| Stored data entries |
....................
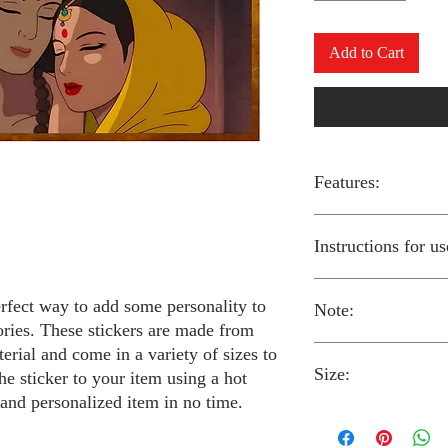
Add to Cart
Features:
Made from high-qual
Instructions for us
Easy to apply with a
Available in a sizes
Long-lasting and du
erfect way to add some personality to
Note:
Preheat your iron to
ories. These stickers are made from
fabric you are using
erial and come in a variety of sizes to
Place the iron-on st
Size:
fabric.
Always follow the i
he sticker to your item using a hot
Cover the sticker wi
stickers and use cau
 and personalized item in no time.
the iron onto the cl
around children.
The iron-on stickers co
Allow the fabric to 
The iron-on sticker
5 inches in diameter.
....................
| About this exercise |
Could the data above be copied out exactly, with no pictures kept?

| Result |
Add to Cart
Features:
Made from high-qual
Instructions for us
Easy to apply with a
Available in a sizes
Long-lasting and du
erfect way to add some personality to
Note:
Preheat your iron to
ories. These stickers are made from
fabric you are using
erial and come in a variety of sizes to
Place the iron-on st
Size:
fabric.
Always follow the i
he sticker to your item using a hot
Cover the sticker wi
stickers and use cau
 and personalized item in no time.
the iron onto the cl
around children.
The iron-on stickers co
Allow the fabric to 
The iron-on sticker
5 inches in diameter.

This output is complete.